What you will do
Please return every record exactly, with no pictures included.

*** Block opens ***

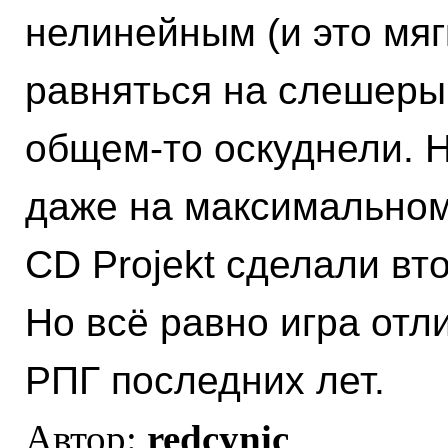
нелинейным (и это мяг
равняться на слешеры,
общем-то оскуднели. 
даже на максимальном
CD Projekt сделали вт
Но всё равно игра отл
РПГ последних лет.
Автор:
redcynic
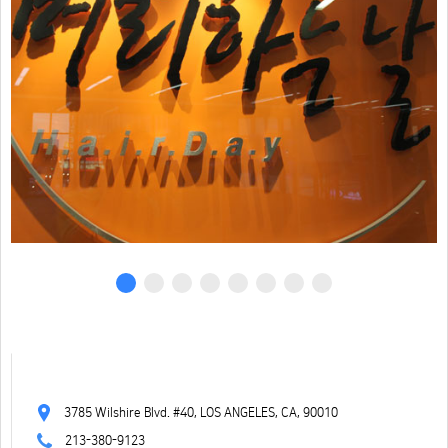
3785 Wilshire Blvd. #40, LOS ANGELES, CA, 90010
213-380-9123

*** Block closes ***

Solution to the exercise
нелинейным (и это мяг
равняться на слешеры,
общем-то оскуднели. 
даже на максимальном
CD Projekt сделали вт
Но всё равно игра отл
РПГ последних лет.
Автор:
redcynic
3785 Wilshire Blvd. #40, LOS ANGELES, CA, 90010
213-380-9123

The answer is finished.